Gelinen noktada ise işler biraz değişmiş gibi gözüküyor. ABD, Çin ile ticaret savaşı yapmak yerine onunla uzlaşmayı deniyor. Kuzey Kore’yi denize gömmekten bahseden Trump’ın bir anda bu ülkeyi şeytanlaştırmaktan vazgeçmesinin nedeni de bu.
Öte yandan ABD, Çin ile uzlaşı ararken giderek Rusya ile gerilim siyasetini öne çıkarıyor. Bu konuda Putin’in de epeyce ısrarcı olduğunu belirtmek lazım. Denetimli, belki de danışıklı-dövüş şeklindeki ABD-Rusya gerginliğinin dünya dengeleri için daha yararlı olacağını mealen savunan Putin’in Trump’ı yönlendirenler arasında olduğuna kuşku yok.
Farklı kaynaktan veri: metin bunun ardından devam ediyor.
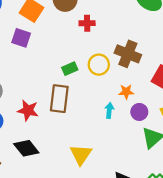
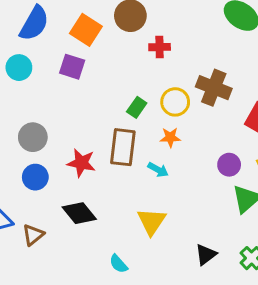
green rectangle: (70, 69) -> (137, 107), turned -32
orange star: (126, 92) -> (170, 137), moved
cyan arrow: (109, 110) -> (158, 170), moved, turned 112

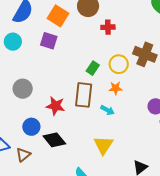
blue circle: (35, 177) -> (31, 127), moved

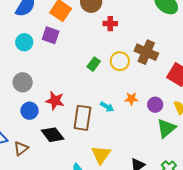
cyan circle: (13, 42) -> (24, 42), moved
orange star: (116, 88) -> (131, 99), moved
brown rectangle: (84, 95) -> (82, 118), moved
blue circle: (31, 127) -> (29, 111), moved
yellow triangle: (103, 145) -> (101, 155), moved

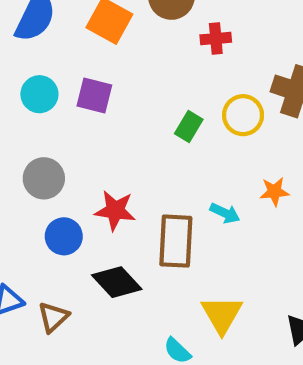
purple square: (51, 35) -> (94, 96), moved

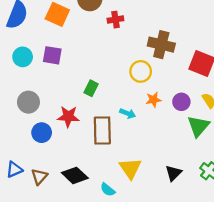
yellow circle: (243, 115) -> (141, 71), moved
green rectangle: (189, 126) -> (91, 88), moved
black diamond: (117, 282) -> (75, 175), moved

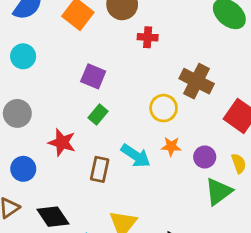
purple square: (52, 55) -> (93, 76), moved
cyan arrow: (128, 113) -> (136, 156), size x1.5
brown rectangle: (102, 130) -> (100, 169), size x0.7
blue circle: (42, 133) -> (23, 169), moved

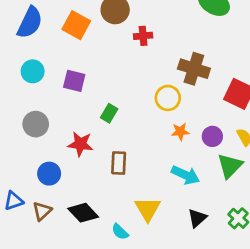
purple square: (93, 76) -> (74, 81), moved
cyan arrow: (136, 156) -> (185, 175), moved

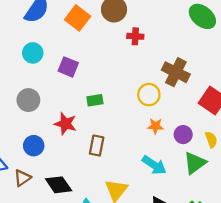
green rectangle: (109, 113) -> (95, 100), turned 42

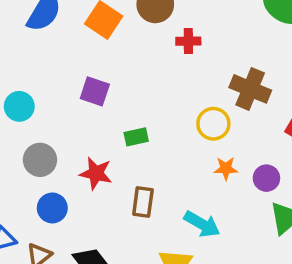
cyan circle: (33, 53) -> (19, 106), moved
gray circle: (28, 100) -> (40, 160), moved
cyan arrow: (154, 165) -> (202, 224), moved

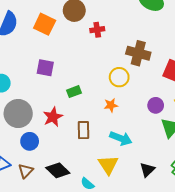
gray circle: (40, 160) -> (18, 113), size x1.4
orange star: (226, 168) -> (111, 105), moved
red star: (96, 173) -> (53, 117), turned -30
ABD-Rusya gerginliğinin çok sayıda emaresi var. Bunlardan biri silahlanma ve askeri konularla ilgili. Nükleer silahları yasaklayan anlaşmaların gündeme gelmesi, NATO’nun Doğu Avrupa’daki gücünü artırması, ABD’nin Irak’taki Rusya’nın da Suriye’deki güçlerini pekiştirmeleri birer gösterge…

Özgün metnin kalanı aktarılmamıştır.